Introduction to python natural language coding conversion module codecs

  • 2020-05-07 19:56:08
  • OfStack

python supports multi-language processing very well, it can handle the arbitrary encoding of characters, here is an in-depth study of python processing for many different languages.

One thing to be clear is that when python is going to do the encoding conversion, it will resort to the internal encoding. The conversion process is as follows:


The original code -> The internal encoding -> Objective coding

The interior of python is handled by unicode, but the use of unicode needs to be taken into consideration that there are two encoding formats: 1 is UCS-2, which has 65,536 code points, and 1 is UCS-4, which has 214,7483648g code points. For both formats, python is supported, which is specified at compile time by enable-unicode =ucs2 or enable-unicode =ucs4. So what code do we have for python by default?
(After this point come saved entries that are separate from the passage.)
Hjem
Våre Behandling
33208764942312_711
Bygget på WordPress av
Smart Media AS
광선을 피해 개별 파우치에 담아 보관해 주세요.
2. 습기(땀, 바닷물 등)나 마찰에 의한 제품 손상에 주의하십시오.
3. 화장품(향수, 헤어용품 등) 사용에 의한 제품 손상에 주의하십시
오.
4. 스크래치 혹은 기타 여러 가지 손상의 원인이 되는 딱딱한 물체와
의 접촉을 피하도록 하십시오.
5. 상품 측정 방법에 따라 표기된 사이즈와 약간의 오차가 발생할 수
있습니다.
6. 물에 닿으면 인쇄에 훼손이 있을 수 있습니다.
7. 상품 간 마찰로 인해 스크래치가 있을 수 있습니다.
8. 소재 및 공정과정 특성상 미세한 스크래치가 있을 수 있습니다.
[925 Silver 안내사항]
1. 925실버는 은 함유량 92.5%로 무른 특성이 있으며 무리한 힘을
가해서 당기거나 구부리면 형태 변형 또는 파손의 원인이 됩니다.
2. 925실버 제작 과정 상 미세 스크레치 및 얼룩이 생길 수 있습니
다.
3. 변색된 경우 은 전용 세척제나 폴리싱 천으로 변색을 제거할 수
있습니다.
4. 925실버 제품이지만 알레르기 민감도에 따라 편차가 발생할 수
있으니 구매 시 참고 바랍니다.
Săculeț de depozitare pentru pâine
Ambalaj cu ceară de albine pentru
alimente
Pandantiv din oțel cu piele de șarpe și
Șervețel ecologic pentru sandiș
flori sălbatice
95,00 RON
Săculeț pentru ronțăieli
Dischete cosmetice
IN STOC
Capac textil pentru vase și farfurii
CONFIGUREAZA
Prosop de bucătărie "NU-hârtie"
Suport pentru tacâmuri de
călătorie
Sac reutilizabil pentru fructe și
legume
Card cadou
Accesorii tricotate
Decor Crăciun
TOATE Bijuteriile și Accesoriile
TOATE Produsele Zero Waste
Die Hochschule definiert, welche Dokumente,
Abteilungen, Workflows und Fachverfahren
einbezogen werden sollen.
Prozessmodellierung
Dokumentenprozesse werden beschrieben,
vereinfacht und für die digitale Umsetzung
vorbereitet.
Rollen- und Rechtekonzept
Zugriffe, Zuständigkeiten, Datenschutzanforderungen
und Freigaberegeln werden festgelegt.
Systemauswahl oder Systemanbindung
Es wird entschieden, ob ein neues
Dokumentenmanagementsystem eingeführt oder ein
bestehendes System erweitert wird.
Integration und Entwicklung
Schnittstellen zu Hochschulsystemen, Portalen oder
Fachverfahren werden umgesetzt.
One way is to judge by the value of sys.maxunicode:

import sys
print sys.maxunicode

If the output value is 65535, it is UCS-2, and if the output value is 1114111, it is UCS-4.
We need to realize one thing: when a string is converted to internal encoding, it is not of str type! It is of type unicode:


a = " aside "
print type(a)
b = a.unicode(a, "gb2312")
print type(b)

Output:

<type 'str'>
<type 'unicode'>

At this time, b can be easily converted to any other encoding, such as utf-8:

c = b.encode("utf-8")
print c

The output from c looks garbled, that's right, because it's a string of utf-8.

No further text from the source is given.